4 reasons for something being hard to emulate.
1) There was an extra chip involved.
2) There was some kind of weird input extra.
3) For newer machines doing dynamic recompilation then that method fails to work as much as it could by virtue of some code not being compiled as much as assembled.
4) Code exploiting non standard or esoteric implementations of the hardware that most emulators don't care to imitate, or possibly even know to emulate.
1) Most probably start with the SNES here (wikipedia I know but today at least they will give a decent overview
https://en.wikipedia.org/wiki/List_of_Super_NES_enhancement_chips ,
https://en.wikibooks.org/wiki/Super_NES_Programming/Super_FX_tutorial if you want to go further) and the "special chips" its carts sometimes carried that allowed it to do all sorts of processing extras. Flash carts and emulators then have to replicate these (or scavenge one from an original cart) to have it work. While the SNES is probably the most prominent there are any number of others -- everything from the more exotic NES mappers to the gameboy memory bank controllers mbcs to some of the N64 chips (though these were usually closer to anti piracy) to real time clocks where they might not have been present on the host systems (though some lump those in with 2) below, and it is not entirely unjustified).
2) Input extras are a fairly wide ranging one, and I will lump things like the dreamcast VMU and Sony's PocketStation in here as well. This can be anything from the various 4 player adapters built into carts on the megadrive to Boktai's solar sensor on the GBA, and the various tilt sensors of the GBA. You can also consider it other ways with things like the GBA link for the gamecube which allowed a GBA (a fully fledged device in its own right) to act as an input, and on the GBA where you had things like Legendz and Plaston gate which were some kind of precursor to the spyro skylanders
3) I have less of a list here but it is fairly obvious if you are familiar with the idea of dynamic recompilation. If not then dynamic recompilation was pioneered for practical purposes on the early N64 emulators -- it was noted that much code for the N64 was written in C and while you can't readily decompile it from a ROM you can do much better if you are running at the time and only want a snippet. This means that rather than emulating the whole system at varying degrees of accuracy you have a piece of code that is native to your system and thus far faster (an old rule of thumb was emulation would take a processor some 10 times more powerful than the host to emulate, the N64 was a 90 something MHz complex processor,
http://processortimeline.info/proc1996.htm for PCs of the same year).

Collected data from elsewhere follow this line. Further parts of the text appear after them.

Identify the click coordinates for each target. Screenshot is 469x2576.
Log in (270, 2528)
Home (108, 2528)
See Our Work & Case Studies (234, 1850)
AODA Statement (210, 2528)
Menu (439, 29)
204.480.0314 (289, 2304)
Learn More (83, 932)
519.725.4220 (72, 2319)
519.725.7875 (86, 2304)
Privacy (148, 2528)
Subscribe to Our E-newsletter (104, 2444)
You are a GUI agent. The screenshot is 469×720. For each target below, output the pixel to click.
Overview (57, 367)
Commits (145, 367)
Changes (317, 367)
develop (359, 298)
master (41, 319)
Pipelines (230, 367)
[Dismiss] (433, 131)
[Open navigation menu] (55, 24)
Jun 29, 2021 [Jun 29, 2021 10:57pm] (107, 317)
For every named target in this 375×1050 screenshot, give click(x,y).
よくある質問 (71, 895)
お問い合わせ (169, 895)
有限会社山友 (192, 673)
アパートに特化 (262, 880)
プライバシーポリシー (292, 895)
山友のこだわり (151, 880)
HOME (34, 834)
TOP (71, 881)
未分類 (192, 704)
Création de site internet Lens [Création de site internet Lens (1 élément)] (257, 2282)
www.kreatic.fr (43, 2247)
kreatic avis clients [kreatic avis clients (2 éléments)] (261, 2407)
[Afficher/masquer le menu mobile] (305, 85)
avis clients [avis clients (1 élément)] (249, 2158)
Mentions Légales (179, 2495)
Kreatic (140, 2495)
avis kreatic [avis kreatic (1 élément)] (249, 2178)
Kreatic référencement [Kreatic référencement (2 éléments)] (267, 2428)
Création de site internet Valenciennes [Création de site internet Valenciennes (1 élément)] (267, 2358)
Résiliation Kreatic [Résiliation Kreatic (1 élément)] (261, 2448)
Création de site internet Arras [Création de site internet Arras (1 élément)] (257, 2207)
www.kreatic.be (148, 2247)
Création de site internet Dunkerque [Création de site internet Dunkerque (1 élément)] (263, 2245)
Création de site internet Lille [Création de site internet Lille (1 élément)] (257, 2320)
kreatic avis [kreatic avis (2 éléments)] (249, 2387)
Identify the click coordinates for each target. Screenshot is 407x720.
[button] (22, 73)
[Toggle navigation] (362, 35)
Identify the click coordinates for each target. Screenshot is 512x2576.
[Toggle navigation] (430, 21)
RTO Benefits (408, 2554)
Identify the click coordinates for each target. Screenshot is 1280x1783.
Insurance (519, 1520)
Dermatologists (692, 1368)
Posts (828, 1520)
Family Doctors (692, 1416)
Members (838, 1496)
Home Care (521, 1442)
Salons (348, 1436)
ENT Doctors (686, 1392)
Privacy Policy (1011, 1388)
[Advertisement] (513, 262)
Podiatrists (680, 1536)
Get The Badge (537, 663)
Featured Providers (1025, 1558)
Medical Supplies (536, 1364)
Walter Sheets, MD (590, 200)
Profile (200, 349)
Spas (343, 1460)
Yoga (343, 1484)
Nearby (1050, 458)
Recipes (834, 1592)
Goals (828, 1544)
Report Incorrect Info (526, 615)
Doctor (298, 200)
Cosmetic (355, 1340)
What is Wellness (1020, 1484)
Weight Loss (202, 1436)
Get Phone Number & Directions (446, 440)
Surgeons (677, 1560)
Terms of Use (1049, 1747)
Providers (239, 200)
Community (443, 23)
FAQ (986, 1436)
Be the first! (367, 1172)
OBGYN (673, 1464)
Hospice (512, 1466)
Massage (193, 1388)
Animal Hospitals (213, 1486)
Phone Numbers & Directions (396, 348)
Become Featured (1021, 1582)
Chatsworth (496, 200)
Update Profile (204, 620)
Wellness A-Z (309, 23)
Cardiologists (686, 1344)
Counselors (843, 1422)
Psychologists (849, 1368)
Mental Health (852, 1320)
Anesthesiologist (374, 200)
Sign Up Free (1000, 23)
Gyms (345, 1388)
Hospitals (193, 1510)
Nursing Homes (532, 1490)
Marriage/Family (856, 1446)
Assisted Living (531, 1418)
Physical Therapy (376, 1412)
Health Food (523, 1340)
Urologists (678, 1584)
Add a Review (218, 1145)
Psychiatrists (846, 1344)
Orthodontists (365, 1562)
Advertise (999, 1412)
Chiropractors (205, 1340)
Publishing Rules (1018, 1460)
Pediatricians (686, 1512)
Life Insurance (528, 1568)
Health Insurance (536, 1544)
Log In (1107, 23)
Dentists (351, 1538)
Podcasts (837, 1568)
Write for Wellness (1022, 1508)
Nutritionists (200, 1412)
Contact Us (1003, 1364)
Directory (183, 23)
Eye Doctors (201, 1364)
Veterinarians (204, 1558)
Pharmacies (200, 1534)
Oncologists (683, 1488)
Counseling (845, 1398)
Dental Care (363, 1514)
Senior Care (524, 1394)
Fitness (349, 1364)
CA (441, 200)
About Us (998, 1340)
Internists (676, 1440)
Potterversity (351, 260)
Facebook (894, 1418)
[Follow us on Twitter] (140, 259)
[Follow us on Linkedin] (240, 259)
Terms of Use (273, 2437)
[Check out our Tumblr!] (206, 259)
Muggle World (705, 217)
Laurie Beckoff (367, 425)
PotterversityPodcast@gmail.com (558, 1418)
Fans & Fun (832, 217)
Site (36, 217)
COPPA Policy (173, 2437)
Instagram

4) Three links to start with
https://trixter.oldskool.org/2015/04/07/8088-mph-we-break-all-your-emulators/
https://arstechnica.com/gaming/2011...-3ghz-quest-to-build-a-perfect-snes-emulator/
Those will likely have covered much of the good stuff but there are all sorts of weird quirks that you can emulate, right down to the screen it runs on
http://bogost.com/games/a_television_simulator/
and as I am linking things like this
http://macgateway.com/featured-articles/sound-card-history/
http://nerdlypleasures.blogspot.com/2015/05/sound-card-replicas.html
As for the matter of the game and watch some have argued it is not emulation but simulation -- they were not processors as we know them today but a series of what would now be considered rudimentary logic operations.